> _TASK MATERIAL_:
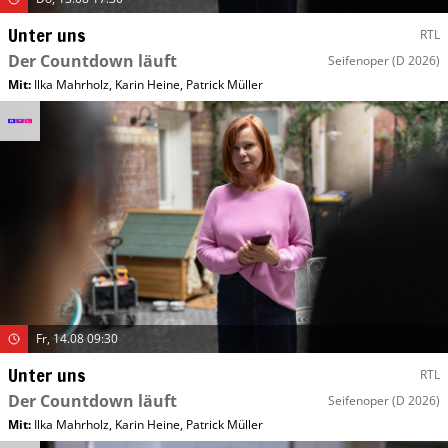
Unter uns
RTL
Der Countdown läuft
Seifenoper
(D 2026)
Mit
:
Ilka Mahrholz
,
Karin Heine
,
Patrick Müller
Fr, 14.08 09:30
Unter uns
RTL
Der Countdown läuft
Seifenoper
(D 2026)
Mit
:
Ilka Mahrholz
,
Karin Heine
,
Patrick Müller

> _AIM OF THE EXERCISE_: Wherever an image appears, omit it; copy the rest of the records exactly.

> _RESULT_:
Unter uns
RTL
Der Countdown läuft
Seifenoper
(D 2026)
Mit
:
Ilka Mahrholz
,
Karin Heine
,
Patrick Müller
Fr, 14.08 09:30
Unter uns
RTL
Der Countdown läuft
Seifenoper
(D 2026)
Mit
:
Ilka Mahrholz
,
Karin Heine
,
Patrick Müller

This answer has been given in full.